Comment by mhitza
10 hours ago
From the small info icon that opens up a section.
> Google Workspace lets brands who pay enough embed custom corporate fonts into their docs and slides. Normally, these are locked to just those brands shelling out for custom typefaces, but there's one loophole: the ol' copy/paste. Below are a selection of brand fonts with which you can do exactly that. Enjoy.
Oh thanks! I looked but I missed that.
So, I need to be super rich? Thats sad.
No, you need to be at least a medium-sized corporation basically.
Then because your contract with Google is large enough to matter, they'll add your custom corporate branded fonts to your font dropdowns.
Basically the level where you've progressed from user to customer.
Why did we go from owning the software we run and being able to just modify things as we see fit to "You have to give Google a lot of money so you can have your own font in your own presentation"?
Where did things go this wrong?
I'm going to go the unpopular route and ask, how mission-critical are fonts, really?

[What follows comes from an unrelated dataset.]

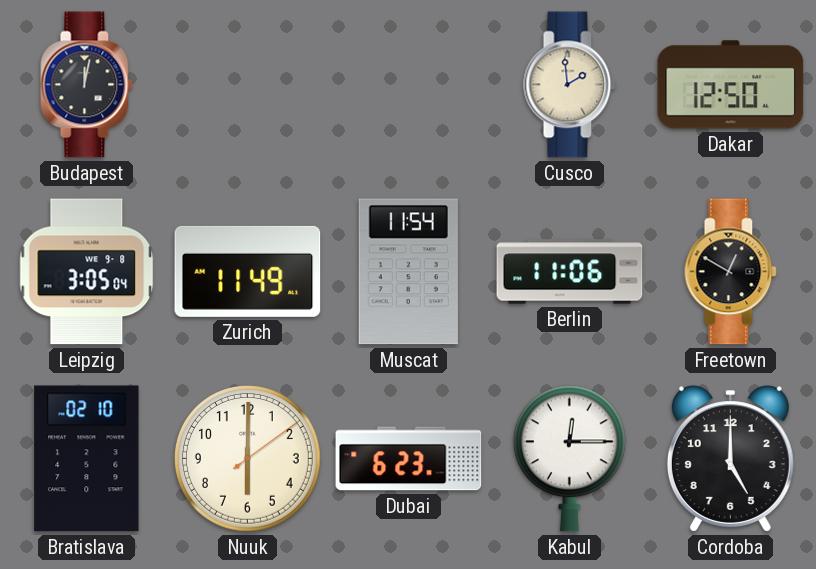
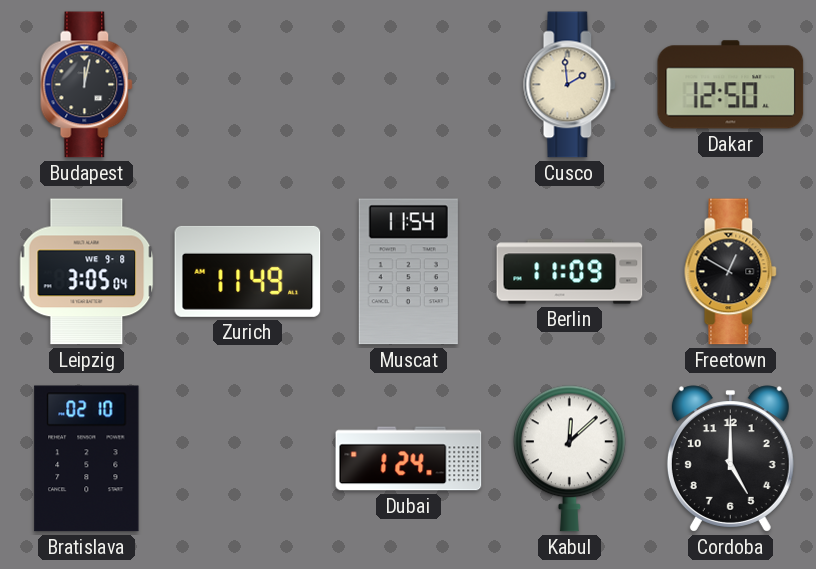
Berlin: 11:06 -> 11:09
Nuuk: 6:00 -> none
Dubai: 6:23 -> 1:24
Kabul: 12:15 -> 12:08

Protected fonts such as these can't be mission-critical, legally, right?
Never felt myself lacking for fonts in Docs, myself. Quite the opposite, Google Fonts has way more than I'd ever have preinstalled and is now my primary avenue for typeface discovery.
11 replies →
You can still pay Microsoft money to get a desktop copy of Powerpoint, which will use your system fonts. Using google docs is entirely self-inflicted
Granted, you now need to pay Microsoft a monthly fee for Powerpoint instead of a one-time-fee. But that is in large part because too many people preferred Google Docs, so Microsoft tried to become more like them
1 reply →
If you want to drink your own wine in a restaurant, you have to pay for that, too.
This isn’t much different; there still are plenty of non-Google options for creating presentations to choose from that do allow using your own font.
1 reply →
When we stopped paying for things. Seriously. If you pay for software, you can modify it. If you pay Google, they’ll modify it for you.
Yes, the EULA may prohibit modifications of local installations, but you’re not physically restricted from doing so - only contractually.